__Action item__.
Given the listing below, output exactly the line containing "Look at this image. Find" and every line after it through the end.
Data extracts: Begin
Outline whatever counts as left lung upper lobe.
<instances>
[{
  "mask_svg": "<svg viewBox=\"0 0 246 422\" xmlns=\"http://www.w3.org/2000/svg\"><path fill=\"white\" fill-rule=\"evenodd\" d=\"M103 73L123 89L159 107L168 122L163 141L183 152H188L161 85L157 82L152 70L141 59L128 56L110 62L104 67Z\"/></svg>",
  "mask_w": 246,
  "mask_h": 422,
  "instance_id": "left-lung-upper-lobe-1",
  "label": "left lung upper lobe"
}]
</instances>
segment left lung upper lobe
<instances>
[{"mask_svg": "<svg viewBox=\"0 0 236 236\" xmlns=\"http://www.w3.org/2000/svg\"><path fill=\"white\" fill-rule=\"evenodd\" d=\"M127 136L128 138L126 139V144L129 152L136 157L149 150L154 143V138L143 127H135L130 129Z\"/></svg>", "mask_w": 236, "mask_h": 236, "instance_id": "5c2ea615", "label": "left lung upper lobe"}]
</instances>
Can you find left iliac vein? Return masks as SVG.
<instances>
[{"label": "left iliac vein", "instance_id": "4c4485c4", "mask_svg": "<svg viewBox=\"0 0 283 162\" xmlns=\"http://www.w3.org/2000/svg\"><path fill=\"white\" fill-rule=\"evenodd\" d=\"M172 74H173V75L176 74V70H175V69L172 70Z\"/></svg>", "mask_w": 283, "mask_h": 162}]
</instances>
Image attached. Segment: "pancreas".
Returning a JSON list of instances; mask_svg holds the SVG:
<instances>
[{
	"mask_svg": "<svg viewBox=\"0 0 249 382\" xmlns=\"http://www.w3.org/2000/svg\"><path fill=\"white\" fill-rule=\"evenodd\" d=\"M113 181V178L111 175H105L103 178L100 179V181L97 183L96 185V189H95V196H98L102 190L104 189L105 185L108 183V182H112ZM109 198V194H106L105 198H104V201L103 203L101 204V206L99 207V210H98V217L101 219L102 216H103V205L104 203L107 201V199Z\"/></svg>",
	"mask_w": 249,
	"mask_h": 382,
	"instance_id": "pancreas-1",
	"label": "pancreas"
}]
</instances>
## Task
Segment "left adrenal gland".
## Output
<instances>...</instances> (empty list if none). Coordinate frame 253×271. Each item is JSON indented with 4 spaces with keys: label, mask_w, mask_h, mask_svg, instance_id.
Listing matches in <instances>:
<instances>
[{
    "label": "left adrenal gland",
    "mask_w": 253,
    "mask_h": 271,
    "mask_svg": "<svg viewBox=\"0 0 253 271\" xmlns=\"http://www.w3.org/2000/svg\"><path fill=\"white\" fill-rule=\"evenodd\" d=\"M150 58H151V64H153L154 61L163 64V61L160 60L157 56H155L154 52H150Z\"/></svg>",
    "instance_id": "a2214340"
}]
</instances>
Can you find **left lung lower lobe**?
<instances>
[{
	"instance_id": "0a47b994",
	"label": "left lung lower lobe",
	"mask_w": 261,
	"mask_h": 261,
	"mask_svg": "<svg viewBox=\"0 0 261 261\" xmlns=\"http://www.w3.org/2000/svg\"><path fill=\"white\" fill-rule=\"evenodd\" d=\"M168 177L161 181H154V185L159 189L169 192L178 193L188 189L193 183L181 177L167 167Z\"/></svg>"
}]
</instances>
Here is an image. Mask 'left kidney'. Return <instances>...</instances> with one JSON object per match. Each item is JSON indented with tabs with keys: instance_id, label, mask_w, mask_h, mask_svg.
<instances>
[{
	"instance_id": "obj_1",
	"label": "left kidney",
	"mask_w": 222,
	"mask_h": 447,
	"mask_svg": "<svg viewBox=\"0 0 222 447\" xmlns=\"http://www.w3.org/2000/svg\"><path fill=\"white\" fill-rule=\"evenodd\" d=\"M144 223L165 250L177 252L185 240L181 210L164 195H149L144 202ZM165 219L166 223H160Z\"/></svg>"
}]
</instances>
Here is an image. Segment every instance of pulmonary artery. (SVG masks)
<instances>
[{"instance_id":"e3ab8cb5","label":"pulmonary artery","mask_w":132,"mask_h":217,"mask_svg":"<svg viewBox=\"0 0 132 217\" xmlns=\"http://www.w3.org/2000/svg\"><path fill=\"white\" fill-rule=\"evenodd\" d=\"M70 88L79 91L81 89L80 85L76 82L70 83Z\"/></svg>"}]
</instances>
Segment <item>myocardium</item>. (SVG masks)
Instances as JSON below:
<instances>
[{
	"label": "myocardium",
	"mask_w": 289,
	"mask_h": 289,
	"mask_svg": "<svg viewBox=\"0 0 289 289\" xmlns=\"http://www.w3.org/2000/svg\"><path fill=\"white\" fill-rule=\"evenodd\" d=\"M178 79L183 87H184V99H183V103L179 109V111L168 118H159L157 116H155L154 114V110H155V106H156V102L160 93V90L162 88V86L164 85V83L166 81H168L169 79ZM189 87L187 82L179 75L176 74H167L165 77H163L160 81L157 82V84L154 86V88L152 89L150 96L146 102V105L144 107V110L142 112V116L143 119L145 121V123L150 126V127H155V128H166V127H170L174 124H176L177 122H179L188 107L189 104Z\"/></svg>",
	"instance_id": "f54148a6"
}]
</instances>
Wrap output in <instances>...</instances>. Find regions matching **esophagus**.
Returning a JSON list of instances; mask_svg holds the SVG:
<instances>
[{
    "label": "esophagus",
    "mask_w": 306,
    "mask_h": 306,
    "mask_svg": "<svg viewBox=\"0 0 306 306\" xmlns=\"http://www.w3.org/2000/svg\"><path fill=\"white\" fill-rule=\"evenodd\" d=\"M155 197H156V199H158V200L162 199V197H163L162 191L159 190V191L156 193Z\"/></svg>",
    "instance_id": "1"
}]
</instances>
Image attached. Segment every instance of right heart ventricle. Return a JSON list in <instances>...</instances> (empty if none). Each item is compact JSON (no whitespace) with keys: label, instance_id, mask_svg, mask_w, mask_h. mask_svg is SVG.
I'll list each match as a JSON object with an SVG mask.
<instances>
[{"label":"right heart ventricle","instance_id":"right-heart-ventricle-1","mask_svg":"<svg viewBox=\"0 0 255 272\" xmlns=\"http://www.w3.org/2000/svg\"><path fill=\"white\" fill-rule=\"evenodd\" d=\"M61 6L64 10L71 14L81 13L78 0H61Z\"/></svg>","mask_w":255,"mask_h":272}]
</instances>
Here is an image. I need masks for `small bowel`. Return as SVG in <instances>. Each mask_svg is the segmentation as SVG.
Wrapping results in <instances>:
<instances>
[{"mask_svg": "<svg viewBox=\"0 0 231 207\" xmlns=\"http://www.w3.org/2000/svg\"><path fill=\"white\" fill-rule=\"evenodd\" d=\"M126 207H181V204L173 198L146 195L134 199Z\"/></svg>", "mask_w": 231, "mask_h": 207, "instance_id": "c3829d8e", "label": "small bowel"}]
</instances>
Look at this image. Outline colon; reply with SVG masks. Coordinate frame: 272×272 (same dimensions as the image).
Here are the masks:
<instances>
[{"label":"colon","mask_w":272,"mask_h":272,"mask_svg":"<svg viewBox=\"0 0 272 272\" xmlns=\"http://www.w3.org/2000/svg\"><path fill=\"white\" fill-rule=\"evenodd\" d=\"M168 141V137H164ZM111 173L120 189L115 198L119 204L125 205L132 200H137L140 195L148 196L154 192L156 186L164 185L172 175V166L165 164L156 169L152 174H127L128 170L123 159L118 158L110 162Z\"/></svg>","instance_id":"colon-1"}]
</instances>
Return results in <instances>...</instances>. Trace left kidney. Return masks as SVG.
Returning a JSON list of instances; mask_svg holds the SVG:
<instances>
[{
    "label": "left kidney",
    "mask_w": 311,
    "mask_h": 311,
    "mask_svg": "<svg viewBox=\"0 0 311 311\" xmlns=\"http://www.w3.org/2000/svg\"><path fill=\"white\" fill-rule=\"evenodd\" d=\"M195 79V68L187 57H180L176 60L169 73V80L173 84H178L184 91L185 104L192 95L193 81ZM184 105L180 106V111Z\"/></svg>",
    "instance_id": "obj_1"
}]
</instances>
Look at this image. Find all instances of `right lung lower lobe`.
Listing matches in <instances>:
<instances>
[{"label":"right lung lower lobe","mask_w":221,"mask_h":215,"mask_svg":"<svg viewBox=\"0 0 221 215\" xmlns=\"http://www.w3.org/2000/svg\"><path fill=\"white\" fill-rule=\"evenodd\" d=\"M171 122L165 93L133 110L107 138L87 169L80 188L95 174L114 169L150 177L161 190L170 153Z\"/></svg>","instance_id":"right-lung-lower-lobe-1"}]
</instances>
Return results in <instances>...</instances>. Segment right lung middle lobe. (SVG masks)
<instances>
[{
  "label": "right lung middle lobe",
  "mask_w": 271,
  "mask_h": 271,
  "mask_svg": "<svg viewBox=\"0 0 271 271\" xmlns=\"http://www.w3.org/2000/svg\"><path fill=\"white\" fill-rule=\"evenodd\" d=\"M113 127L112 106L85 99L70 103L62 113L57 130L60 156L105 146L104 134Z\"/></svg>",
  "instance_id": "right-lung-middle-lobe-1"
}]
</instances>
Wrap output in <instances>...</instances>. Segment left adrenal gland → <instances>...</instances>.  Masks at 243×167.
Data extracts: End
__Your solution__.
Look at this image. Find all instances of `right lung lower lobe`.
Listing matches in <instances>:
<instances>
[{"label":"right lung lower lobe","mask_w":221,"mask_h":215,"mask_svg":"<svg viewBox=\"0 0 221 215\" xmlns=\"http://www.w3.org/2000/svg\"><path fill=\"white\" fill-rule=\"evenodd\" d=\"M171 122L165 93L133 110L107 138L87 169L80 188L95 174L114 169L150 177L161 190L170 153Z\"/></svg>","instance_id":"right-lung-lower-lobe-1"}]
</instances>
Return results in <instances>...</instances>. Segment right lung middle lobe. (SVG masks)
<instances>
[{
  "label": "right lung middle lobe",
  "mask_w": 271,
  "mask_h": 271,
  "mask_svg": "<svg viewBox=\"0 0 271 271\" xmlns=\"http://www.w3.org/2000/svg\"><path fill=\"white\" fill-rule=\"evenodd\" d=\"M113 127L112 106L85 99L70 103L62 113L57 130L60 156L105 146L104 134Z\"/></svg>",
  "instance_id": "right-lung-middle-lobe-1"
}]
</instances>
Wrap output in <instances>...</instances>. Segment left adrenal gland → <instances>...</instances>.  Masks at 243×167.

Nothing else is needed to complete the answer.